According to him, it is these primary healthcare centres that should take care of common ailments like malaria, respiratory infections, antenatal care and immunization, but the centres are not equipped and are not properly staffed, adding that the PHCs are supposed to have a doctor to attend to the populace to attract patronage from the populace.
He blamed the collapse of the primary and secondary health facilities on medical tourism, saying those that can afford to travel abroad for medical care will have no choice but to go.
On the way out, he said there is an urgent need for the government to take healthcare seriously, like business, and to motivate health workers so that they do not run away.
Collaborating Ogirima’s position, the immediate past NMA president, Dr Francis Faduyile, identified the disparity in the facilities in terms of location as well as access to these places as a problem.
He also said that the total number of bed spaces for the tertiary institutions in Lagos State are, probably, just for about 2,000 people.
Lagos is one of the most populous states in Nigeria with an estimated population of about 14 million residents.
He said, “I think we also need to know the location of these hospitals. In Lagos, we have about three teaching hospitals, that is, Lagos State University Teaching Hospital, Lagos University Teaching Hospital; sometimes you may have to add the Federal Medical Centre. The total number of bed spaces for these tertiary institutions are maybe a total of 2000 people.
“The problem we have, when you look at the totality of the hospitals, there are some hospitals that are in rural areas – you hardly see anybody going there, and in the densely populated area, you have a lot of issues about bed spaces in the urban areas.
“For instance, I stay in Lagos, you have somebody who stays in maybe Abule Egba, the access to FMC, Ebute Metta, will not be easy because of the distance, so he would want to look at areas around him or her. So when you don’t get space, you will have to move around that radius and you hear them talking about bed spaces. This is the reason why I think we have the issue of bed spaces.”
Dr Faduyile also identified lack of integrated health system in the country as a problem, saying many private facilities have many unused bed spaces while the public hospitals are oversubscribed.

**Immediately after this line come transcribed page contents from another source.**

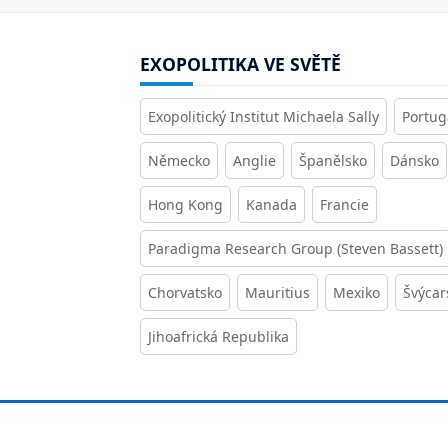
EXOPOLITIKA VE SVĚTĚ
Exopolitický Institut Michaela Sally
Portug
Německo
Anglie
Španělsko
Dánsko
Hong Kong
Kanada
Francie
Paradigma Research Group (Steven Bassett)
Chorvatsko
Mauritius
Mexiko
Švýcar
Jihoafrická Republika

“If there has been an integration of the health system, some of these bed spaces can be utilised in these facilities to ease out some of these bed-space issues that we are talking about,” he said.
On manpower shortage, he said the doctors who are working in Nigeria are not happy with the situation, and apart from not being appreciated, the pay is abysmal when compared with some other countries.
“Even in West Africa, you have a lot of our doctors going to work there, and that is really sad,” he added.
The NMA had reported in 2020 that out of 75,000 doctors officially registered in Nigeria, over 33,000 had left the country in search of greener pastures.
Earlier this year, within a space of 100 days between June 10, 2021 and September 20, 2021 during which the National Association of Resident Doctors (NARD) were on strike, 353 doctors were reported to have left Nigeria for the UK alone. That is not to count those going to Saudi Arabia, Qutar and other parts of Europe, Asia and America.
The way out, according to him, is for the government to ensure a good working environment and availability of basic amenities.
“When you are talking about health, you cannot find the way out really in health. We have to ensure that we have good road network, security and make sure that water and all other necessary things that make life worth living are in place, otherwise you will still see people not happy,” he said.